Introduction: Stiff Person syndrome (SPS) is a rare, immune-mediated neurological disease related to several antibodies, the most obvious being Antiglutamic acid decarboxilase (GAD). This case intends to show atypical clinical presentation of Stiff Person Syndrome, in which the patient started with ataxia and gait alteration, evolving with dimidiated spasms. Case report: L.S.M, male, 58 years old, denied previous comorbidities, smoking and alcoholism.
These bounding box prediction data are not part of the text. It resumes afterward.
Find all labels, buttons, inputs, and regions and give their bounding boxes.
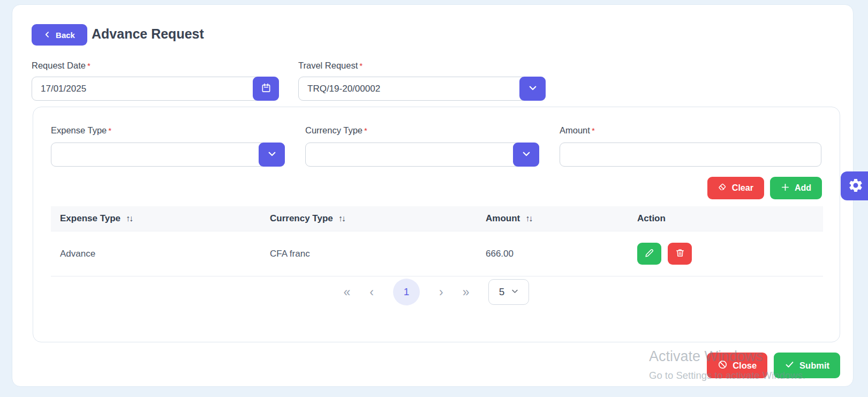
clear-button-label: Clear bbox=[732, 183, 753, 193]
form-footer-actions: Close Submit bbox=[707, 353, 840, 378]
current-page-button[interactable]: 1 bbox=[393, 279, 420, 305]
required-asterisk: * bbox=[592, 126, 595, 135]
add-button-label: Add bbox=[795, 183, 811, 193]
page-size-select[interactable]: 5 bbox=[488, 279, 529, 305]
edit-row-button[interactable] bbox=[637, 243, 661, 265]
check-icon bbox=[784, 359, 795, 372]
submit-button-label: Submit bbox=[799, 361, 829, 371]
travel-request-label: Travel Request* bbox=[298, 61, 363, 71]
clear-button[interactable]: Clear bbox=[707, 177, 764, 199]
request-date-group bbox=[32, 77, 279, 101]
delete-row-button[interactable] bbox=[668, 243, 692, 265]
required-asterisk: * bbox=[359, 61, 363, 70]
next-page-button[interactable]: › bbox=[439, 286, 443, 298]
amount-group bbox=[560, 143, 821, 167]
page-title: Advance Request bbox=[92, 26, 204, 42]
expense-type-select[interactable] bbox=[51, 143, 285, 167]
column-header-amount: Amount ↑↓ bbox=[477, 213, 628, 224]
sort-icon[interactable]: ↑↓ bbox=[525, 214, 532, 223]
settings-flyout-button[interactable] bbox=[841, 171, 868, 200]
close-button[interactable]: Close bbox=[707, 353, 767, 378]
pencil-icon bbox=[644, 248, 654, 260]
sort-icon[interactable]: ↑↓ bbox=[338, 214, 345, 223]
currency-type-dropdown-button[interactable] bbox=[513, 143, 539, 167]
ban-icon bbox=[718, 359, 728, 372]
cell-expense-type: Advance bbox=[51, 249, 261, 259]
column-header-action: Action bbox=[628, 213, 823, 224]
pagination: « ‹ 1 › » 5 bbox=[33, 279, 840, 305]
last-page-button[interactable]: » bbox=[463, 286, 470, 298]
submit-button[interactable]: Submit bbox=[774, 353, 840, 378]
currency-type-label: Currency Type* bbox=[305, 125, 367, 136]
chevron-down-icon bbox=[267, 149, 277, 160]
advance-request-panel: Back Advance Request Request Date* Trave… bbox=[12, 4, 854, 387]
table-row: Advance CFA franc 666.00 bbox=[51, 231, 823, 276]
chevron-down-icon bbox=[522, 149, 531, 160]
required-asterisk: * bbox=[108, 126, 111, 135]
page: Back Advance Request Request Date* Trave… bbox=[0, 0, 868, 397]
add-button[interactable]: Add bbox=[770, 177, 822, 199]
required-asterisk: * bbox=[87, 61, 90, 70]
back-button[interactable]: Back bbox=[32, 24, 87, 46]
table-header-row: Expense Type ↑↓ Currency Type ↑↓ Amount … bbox=[51, 206, 823, 231]
expense-type-label: Expense Type* bbox=[51, 125, 111, 136]
currency-type-select[interactable] bbox=[305, 143, 539, 167]
calendar-icon bbox=[261, 83, 271, 95]
travel-request-select[interactable] bbox=[298, 77, 546, 101]
page-size-value: 5 bbox=[499, 286, 505, 298]
cell-actions bbox=[628, 243, 823, 265]
chevron-left-icon bbox=[44, 31, 51, 40]
chevron-down-icon bbox=[511, 286, 519, 298]
required-asterisk: * bbox=[364, 126, 367, 135]
chevron-down-icon bbox=[528, 83, 538, 94]
amount-input[interactable] bbox=[560, 143, 821, 167]
sort-icon[interactable]: ↑↓ bbox=[126, 214, 132, 223]
trash-icon bbox=[675, 248, 685, 259]
column-header-expense-type: Expense Type ↑↓ bbox=[51, 213, 261, 224]
request-date-input[interactable] bbox=[32, 77, 279, 101]
expense-type-group bbox=[51, 143, 285, 167]
expense-lines-card: Expense Type* Currency Type* bbox=[33, 107, 840, 342]
eraser-icon bbox=[718, 183, 727, 194]
amount-label: Amount* bbox=[560, 125, 595, 136]
cell-currency-type: CFA franc bbox=[261, 249, 477, 259]
plus-icon bbox=[781, 183, 790, 194]
line-actions: Clear Add bbox=[707, 177, 822, 199]
column-header-currency-type: Currency Type ↑↓ bbox=[261, 213, 477, 224]
cell-amount: 666.00 bbox=[477, 249, 628, 259]
expense-type-dropdown-button[interactable] bbox=[259, 143, 285, 167]
currency-type-group bbox=[305, 143, 539, 167]
request-date-label: Request Date* bbox=[32, 61, 90, 71]
previous-page-button[interactable]: ‹ bbox=[369, 286, 374, 298]
back-button-label: Back bbox=[56, 31, 75, 40]
expense-lines-table: Expense Type ↑↓ Currency Type ↑↓ Amount … bbox=[51, 206, 823, 276]
date-picker-button[interactable] bbox=[253, 77, 279, 101]
travel-request-group bbox=[298, 77, 546, 101]
close-button-label: Close bbox=[733, 361, 757, 371]
travel-request-dropdown-button[interactable] bbox=[519, 77, 546, 101]
gear-icon bbox=[848, 177, 864, 195]
first-page-button[interactable]: « bbox=[344, 286, 351, 298]
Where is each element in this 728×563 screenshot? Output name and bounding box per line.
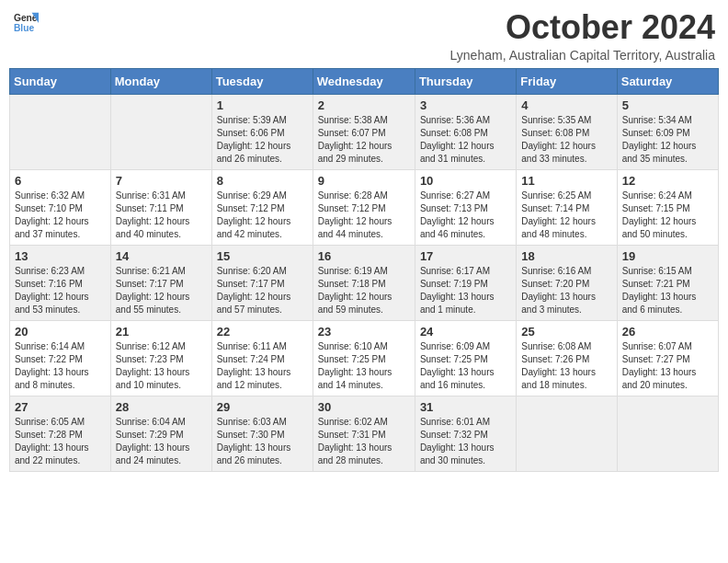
day-info: Sunrise: 6:20 AMSunset: 7:17 PMDaylight:… <box>217 265 308 316</box>
day-header-monday: Monday <box>110 68 211 94</box>
day-number: 23 <box>318 325 410 339</box>
day-number: 9 <box>318 174 410 188</box>
calendar-cell: 22Sunrise: 6:11 AMSunset: 7:24 PMDayligh… <box>211 320 313 396</box>
calendar-cell: 23Sunrise: 6:10 AMSunset: 7:25 PMDayligh… <box>313 320 415 396</box>
svg-text:Blue: Blue <box>14 23 35 33</box>
week-row-4: 20Sunrise: 6:14 AMSunset: 7:22 PMDayligh… <box>10 320 719 396</box>
day-info: Sunrise: 5:34 AMSunset: 6:09 PMDaylight:… <box>622 114 713 166</box>
calendar-cell: 12Sunrise: 6:24 AMSunset: 7:15 PMDayligh… <box>617 169 718 245</box>
day-info: Sunrise: 6:19 AMSunset: 7:18 PMDaylight:… <box>318 265 410 316</box>
day-number: 12 <box>622 174 713 188</box>
day-header-tuesday: Tuesday <box>211 68 313 94</box>
day-info: Sunrise: 6:12 AMSunset: 7:23 PMDaylight:… <box>116 340 207 392</box>
day-info: Sunrise: 6:24 AMSunset: 7:15 PMDaylight:… <box>622 190 713 241</box>
day-number: 5 <box>622 98 713 112</box>
day-number: 30 <box>318 400 410 414</box>
day-number: 15 <box>217 249 308 263</box>
day-number: 1 <box>217 98 308 112</box>
day-number: 28 <box>116 400 207 414</box>
day-header-saturday: Saturday <box>617 68 718 94</box>
calendar-cell: 20Sunrise: 6:14 AMSunset: 7:22 PMDayligh… <box>10 320 111 396</box>
calendar: SundayMondayTuesdayWednesdayThursdayFrid… <box>9 68 719 472</box>
calendar-cell: 31Sunrise: 6:01 AMSunset: 7:32 PMDayligh… <box>415 396 516 471</box>
day-number: 31 <box>420 400 511 414</box>
day-info: Sunrise: 6:25 AMSunset: 7:14 PMDaylight:… <box>521 190 611 241</box>
week-row-5: 27Sunrise: 6:05 AMSunset: 7:28 PMDayligh… <box>10 396 719 471</box>
calendar-cell: 27Sunrise: 6:05 AMSunset: 7:28 PMDayligh… <box>10 396 111 471</box>
header: General Blue October 2024 Lyneham, Austr… <box>9 9 719 63</box>
day-number: 24 <box>420 325 511 339</box>
calendar-cell: 30Sunrise: 6:02 AMSunset: 7:31 PMDayligh… <box>313 396 415 471</box>
calendar-cell: 8Sunrise: 6:29 AMSunset: 7:12 PMDaylight… <box>211 169 313 245</box>
day-number: 22 <box>217 325 308 339</box>
day-info: Sunrise: 6:31 AMSunset: 7:11 PMDaylight:… <box>116 190 207 241</box>
calendar-cell: 17Sunrise: 6:17 AMSunset: 7:19 PMDayligh… <box>415 245 516 320</box>
day-info: Sunrise: 6:07 AMSunset: 7:27 PMDaylight:… <box>622 340 713 392</box>
day-number: 7 <box>116 174 207 188</box>
day-number: 19 <box>622 249 713 263</box>
day-info: Sunrise: 6:29 AMSunset: 7:12 PMDaylight:… <box>217 190 308 241</box>
day-number: 4 <box>521 98 611 112</box>
day-info: Sunrise: 6:15 AMSunset: 7:21 PMDaylight:… <box>622 265 713 316</box>
calendar-cell: 5Sunrise: 5:34 AMSunset: 6:09 PMDaylight… <box>617 94 718 169</box>
day-info: Sunrise: 6:11 AMSunset: 7:24 PMDaylight:… <box>217 340 308 392</box>
calendar-cell: 14Sunrise: 6:21 AMSunset: 7:17 PMDayligh… <box>110 245 211 320</box>
day-number: 16 <box>318 249 410 263</box>
day-number: 2 <box>318 98 410 112</box>
calendar-cell: 11Sunrise: 6:25 AMSunset: 7:14 PMDayligh… <box>517 169 617 245</box>
week-row-2: 6Sunrise: 6:32 AMSunset: 7:10 PMDaylight… <box>10 169 719 245</box>
day-number: 10 <box>420 174 511 188</box>
title-area: October 2024 Lyneham, Australian Capital… <box>450 9 715 63</box>
calendar-cell: 3Sunrise: 5:36 AMSunset: 6:08 PMDaylight… <box>415 94 516 169</box>
calendar-cell: 9Sunrise: 6:28 AMSunset: 7:12 PMDaylight… <box>313 169 415 245</box>
day-number: 13 <box>15 249 106 263</box>
day-header-thursday: Thursday <box>415 68 516 94</box>
day-info: Sunrise: 6:32 AMSunset: 7:10 PMDaylight:… <box>15 190 106 241</box>
day-number: 17 <box>420 249 511 263</box>
day-info: Sunrise: 6:23 AMSunset: 7:16 PMDaylight:… <box>15 265 106 316</box>
day-number: 20 <box>15 325 106 339</box>
day-number: 29 <box>217 400 308 414</box>
day-info: Sunrise: 6:16 AMSunset: 7:20 PMDaylight:… <box>521 265 611 316</box>
day-info: Sunrise: 6:17 AMSunset: 7:19 PMDaylight:… <box>420 265 511 316</box>
calendar-cell <box>517 396 617 471</box>
calendar-cell: 10Sunrise: 6:27 AMSunset: 7:13 PMDayligh… <box>415 169 516 245</box>
calendar-cell: 15Sunrise: 6:20 AMSunset: 7:17 PMDayligh… <box>211 245 313 320</box>
day-number: 11 <box>521 174 611 188</box>
day-info: Sunrise: 5:36 AMSunset: 6:08 PMDaylight:… <box>420 114 511 166</box>
calendar-cell: 13Sunrise: 6:23 AMSunset: 7:16 PMDayligh… <box>10 245 111 320</box>
calendar-cell <box>617 396 718 471</box>
calendar-cell: 6Sunrise: 6:32 AMSunset: 7:10 PMDaylight… <box>10 169 111 245</box>
day-number: 6 <box>15 174 106 188</box>
day-number: 3 <box>420 98 511 112</box>
calendar-cell: 2Sunrise: 5:38 AMSunset: 6:07 PMDaylight… <box>313 94 415 169</box>
day-info: Sunrise: 6:03 AMSunset: 7:30 PMDaylight:… <box>217 416 308 467</box>
day-number: 21 <box>116 325 207 339</box>
logo-icon: General Blue <box>13 9 39 35</box>
day-number: 14 <box>116 249 207 263</box>
day-number: 25 <box>521 325 611 339</box>
day-header-sunday: Sunday <box>10 68 111 94</box>
day-number: 26 <box>622 325 713 339</box>
day-info: Sunrise: 6:02 AMSunset: 7:31 PMDaylight:… <box>318 416 410 467</box>
calendar-cell: 25Sunrise: 6:08 AMSunset: 7:26 PMDayligh… <box>517 320 617 396</box>
day-info: Sunrise: 5:39 AMSunset: 6:06 PMDaylight:… <box>217 114 308 166</box>
calendar-cell <box>10 94 111 169</box>
days-header-row: SundayMondayTuesdayWednesdayThursdayFrid… <box>10 68 719 94</box>
calendar-cell: 28Sunrise: 6:04 AMSunset: 7:29 PMDayligh… <box>110 396 211 471</box>
calendar-cell <box>110 94 211 169</box>
day-info: Sunrise: 6:04 AMSunset: 7:29 PMDaylight:… <box>116 416 207 467</box>
calendar-cell: 18Sunrise: 6:16 AMSunset: 7:20 PMDayligh… <box>517 245 617 320</box>
calendar-cell: 19Sunrise: 6:15 AMSunset: 7:21 PMDayligh… <box>617 245 718 320</box>
day-info: Sunrise: 6:28 AMSunset: 7:12 PMDaylight:… <box>318 190 410 241</box>
month-title: October 2024 <box>450 9 715 46</box>
calendar-cell: 24Sunrise: 6:09 AMSunset: 7:25 PMDayligh… <box>415 320 516 396</box>
day-info: Sunrise: 6:27 AMSunset: 7:13 PMDaylight:… <box>420 190 511 241</box>
calendar-cell: 26Sunrise: 6:07 AMSunset: 7:27 PMDayligh… <box>617 320 718 396</box>
day-number: 27 <box>15 400 106 414</box>
day-info: Sunrise: 6:05 AMSunset: 7:28 PMDaylight:… <box>15 416 106 467</box>
week-row-3: 13Sunrise: 6:23 AMSunset: 7:16 PMDayligh… <box>10 245 719 320</box>
location-title: Lyneham, Australian Capital Territory, A… <box>450 48 715 63</box>
day-header-friday: Friday <box>517 68 617 94</box>
calendar-cell: 16Sunrise: 6:19 AMSunset: 7:18 PMDayligh… <box>313 245 415 320</box>
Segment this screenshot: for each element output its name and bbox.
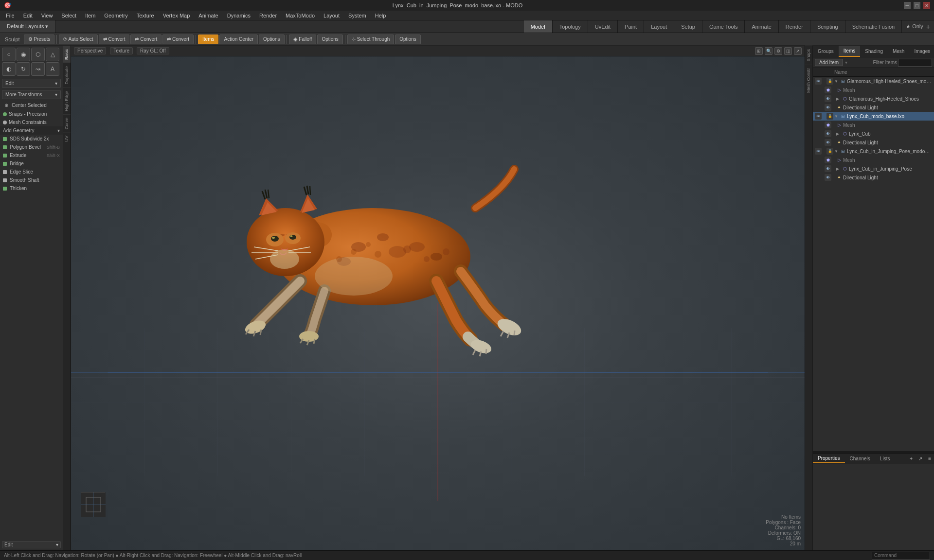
side-tab-basic[interactable]: Basic bbox=[63, 46, 71, 63]
bridge-button[interactable]: Bridge bbox=[0, 159, 63, 168]
polygon-bevel-button[interactable]: Polygon Bevel Shift-B bbox=[0, 143, 63, 151]
thicken-button[interactable]: Thicken bbox=[0, 184, 63, 192]
sds-subdivide-button[interactable]: SDS Subdivide 2x bbox=[0, 135, 63, 143]
viewport-icon-5[interactable]: ↗ bbox=[794, 47, 802, 55]
prop-expand-button[interactable]: ↗ bbox=[916, 455, 925, 462]
eye-mesh-2[interactable]: ⬟ bbox=[825, 122, 831, 128]
tree-item-dir-light-3[interactable]: 👁 ✦ Directional Light bbox=[813, 173, 934, 182]
select-through-button[interactable]: ⊹ Select Through bbox=[347, 35, 394, 44]
menu-item[interactable]: Item bbox=[81, 12, 99, 19]
viewport-icon-3[interactable]: ⚙ bbox=[774, 47, 782, 55]
tree-item-glamorous-shoes-parent[interactable]: 👁 🔒 ▼ ⊞ Glamorous_High-Heeled_Shoes_modo… bbox=[813, 77, 934, 86]
vp-tab-snaps[interactable]: Snaps bbox=[805, 46, 812, 65]
tool-hex[interactable]: ⬡ bbox=[31, 48, 45, 61]
presets-button[interactable]: ⚙ Presets bbox=[24, 35, 55, 44]
perspective-label[interactable]: Perspective bbox=[74, 47, 106, 54]
vp-tab-mesh-constraints[interactable]: Mesh Constr bbox=[805, 65, 812, 96]
smooth-shaft-button[interactable]: Smooth Shaft bbox=[0, 176, 63, 184]
tab-paint[interactable]: Paint bbox=[618, 20, 644, 33]
menu-view[interactable]: View bbox=[37, 12, 57, 19]
tree-item-mesh-2[interactable]: ⬟ ▷ Mesh bbox=[813, 121, 934, 129]
maximize-button[interactable]: □ bbox=[914, 2, 920, 9]
menu-maxtomodo[interactable]: MaxToModo bbox=[282, 12, 319, 19]
eye-dir-light-2[interactable]: 👁 bbox=[825, 139, 831, 146]
options-button-1[interactable]: Options bbox=[259, 35, 284, 44]
tab-render[interactable]: Render bbox=[779, 20, 810, 33]
add-geometry-header[interactable]: Add Geometry ▾ bbox=[0, 126, 63, 135]
convert-button-3[interactable]: ⇄ Convert bbox=[162, 35, 194, 44]
snaps-precision-button[interactable]: Snaps - Precision bbox=[0, 110, 63, 118]
menu-edit[interactable]: Edit bbox=[19, 12, 36, 19]
prop-tab-properties[interactable]: Properties bbox=[813, 454, 845, 463]
tab-layout[interactable]: Layout bbox=[644, 20, 674, 33]
viewport-icon-1[interactable]: ⊞ bbox=[755, 47, 763, 55]
eye-dir-light-1[interactable]: 👁 bbox=[825, 104, 831, 111]
eye-lynx-cub[interactable]: 👁 bbox=[825, 130, 831, 137]
mesh-constraints-button[interactable]: Mesh Constraints bbox=[0, 118, 63, 126]
new-item-dropdown[interactable]: Edit ▾ bbox=[2, 79, 61, 88]
tree-item-lynx-cub[interactable]: 👁 ▶ ⬡ Lynx_Cub bbox=[813, 129, 934, 138]
more-transforms-dropdown[interactable]: More Transforms ▾ bbox=[2, 90, 61, 99]
lock-lynx-base[interactable]: 🔒 bbox=[826, 113, 833, 120]
lock-glamorous-parent[interactable]: 🔒 bbox=[826, 78, 833, 85]
add-tab-button[interactable]: + bbox=[926, 23, 930, 31]
tab-topology[interactable]: Topology bbox=[553, 20, 588, 33]
side-tab-uv[interactable]: UV bbox=[63, 132, 71, 145]
eye-lynx-base[interactable]: 👁 bbox=[815, 113, 822, 120]
extrude-button[interactable]: Extrude Shift-X bbox=[0, 151, 63, 159]
action-center-button[interactable]: Action Center bbox=[219, 35, 258, 44]
tree-item-lynx-base[interactable]: 👁 🔒 ▼ ⊞ Lynx_Cub_modo_base.lxo bbox=[813, 112, 934, 121]
menu-vertex-map[interactable]: Vertex Map bbox=[159, 12, 194, 19]
tree-item-glamorous-shoes[interactable]: 👁 ▶ ⬡ Glamorous_High-Heeled_Shoes bbox=[813, 94, 934, 103]
tab-setup[interactable]: Setup bbox=[674, 20, 702, 33]
tree-item-lynx-cub-pose[interactable]: 👁 ▶ ⬡ Lynx_Cub_in_Jumping_Pose bbox=[813, 164, 934, 173]
options-button-2[interactable]: Options bbox=[317, 35, 342, 44]
prop-tab-lists[interactable]: Lists bbox=[875, 455, 895, 463]
eye-glamorous-parent[interactable]: 👁 bbox=[815, 78, 822, 85]
add-item-button[interactable]: Add Item bbox=[815, 59, 843, 66]
eye-lynx-cub-pose[interactable]: 👁 bbox=[825, 165, 831, 172]
edit-dropdown[interactable]: Edit ▾ bbox=[2, 541, 61, 548]
tree-item-dir-light-2[interactable]: 👁 ✦ Directional Light bbox=[813, 138, 934, 147]
tab-uvedit[interactable]: UvEdit bbox=[588, 20, 618, 33]
tab-model[interactable]: Model bbox=[524, 20, 553, 33]
eye-mesh-1[interactable]: ⬟ bbox=[825, 87, 831, 93]
menu-layout[interactable]: Layout bbox=[320, 12, 343, 19]
menu-file[interactable]: File bbox=[2, 12, 18, 19]
convert-button-1[interactable]: ⇄ Convert bbox=[99, 35, 130, 44]
menu-help[interactable]: Help bbox=[371, 12, 390, 19]
rp-tab-images[interactable]: Images bbox=[909, 46, 934, 57]
texture-label[interactable]: Texture bbox=[110, 47, 133, 54]
tab-game-tools[interactable]: Game Tools bbox=[702, 20, 745, 33]
menu-system[interactable]: System bbox=[344, 12, 370, 19]
bookmark-star[interactable]: ★ Only bbox=[906, 23, 923, 30]
prop-tab-channels[interactable]: Channels bbox=[845, 455, 875, 463]
edge-slice-button[interactable]: Edge Slice bbox=[0, 168, 63, 176]
close-button[interactable]: ✕ bbox=[923, 2, 930, 9]
filter-input[interactable] bbox=[898, 59, 932, 67]
tree-item-mesh-1[interactable]: ⬟ ▷ Mesh bbox=[813, 86, 934, 94]
menu-texture[interactable]: Texture bbox=[133, 12, 158, 19]
eye-dir-light-3[interactable]: 👁 bbox=[825, 174, 831, 181]
side-tab-duplicate[interactable]: Duplicate bbox=[63, 63, 71, 88]
tab-scripting[interactable]: Scripting bbox=[810, 20, 845, 33]
menu-geometry[interactable]: Geometry bbox=[100, 12, 131, 19]
rp-tab-groups[interactable]: Groups bbox=[813, 46, 839, 57]
tab-schematic-fusion[interactable]: Schematic Fusion bbox=[845, 20, 902, 33]
viewport-canvas[interactable]: No Items Polygons : Face Channels: 0 Def… bbox=[71, 56, 805, 550]
side-tab-curve[interactable]: Curve bbox=[63, 114, 71, 132]
viewport-icon-2[interactable]: 🔍 bbox=[765, 47, 772, 55]
menu-animate[interactable]: Animate bbox=[195, 12, 222, 19]
menu-select[interactable]: Select bbox=[57, 12, 80, 19]
auto-select-button[interactable]: ⟳ Auto Select bbox=[59, 35, 97, 44]
tree-item-lynx-jumping[interactable]: 👁 🔒 ▼ ⊞ Lynx_Cub_in_Jumping_Pose_modo_ .… bbox=[813, 147, 934, 156]
menu-render[interactable]: Render bbox=[255, 12, 281, 19]
items-button[interactable]: Items bbox=[198, 35, 218, 44]
tab-animate[interactable]: Animate bbox=[745, 20, 778, 33]
viewport-icon-4[interactable]: ◫ bbox=[784, 47, 792, 55]
tool-sphere[interactable]: ◉ bbox=[17, 48, 30, 61]
prop-add-button[interactable]: + bbox=[907, 455, 916, 462]
ray-label[interactable]: Ray GL: Off bbox=[137, 47, 169, 54]
tree-item-dir-light-1[interactable]: 👁 ✦ Directional Light bbox=[813, 103, 934, 112]
tab-default-layouts[interactable]: Default Layouts ▾ bbox=[0, 20, 56, 33]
He woke up with vertigo, associated with dysarthria and ataxia in the left side of the body. Two weeks after the onset of symptoms, he evolved with gait alteration and began to have episodes of painful, intermittent muscle spasms in the left upper and lower limbs. He presented negative serology for human immunodeficiency virus, syphilis and viral hepatitis, in addition to nonreagent rheumatological markers. Magnetic resonance imaging revealed a focus of signal alteration affecting the corticosubcortical surface of the cingulate gyrus on the right side, possibly corresponding to an inflammatory/demyelinating process. Cerebrospinal fluid analysis showed the presence of oligoclonal bands and anti-GAD reagent, with non-reactive anti-aquaporin 4. Discussion: The typical symptomatology of SPS involves the musculoskeletal component, representing up to close to 93% of the symptoms referred by the patients. Among other predominant symptoms, pain (82%) and bulbar dysfunction (47%) stand out. Some patients may have atypical symptoms, especially during the onset of symptoms. The case exposes the predominance of vertigo and ataxic symptoms, unusual for this stage of SPS, which may lead to difficulties in the investigation. Conclusion: Recognizing the atypical patterns of clinical presentation is an important responsibility of the neurologist, since early diagnostic elucidation is essential for defining the patient’s prognostic determination therapy.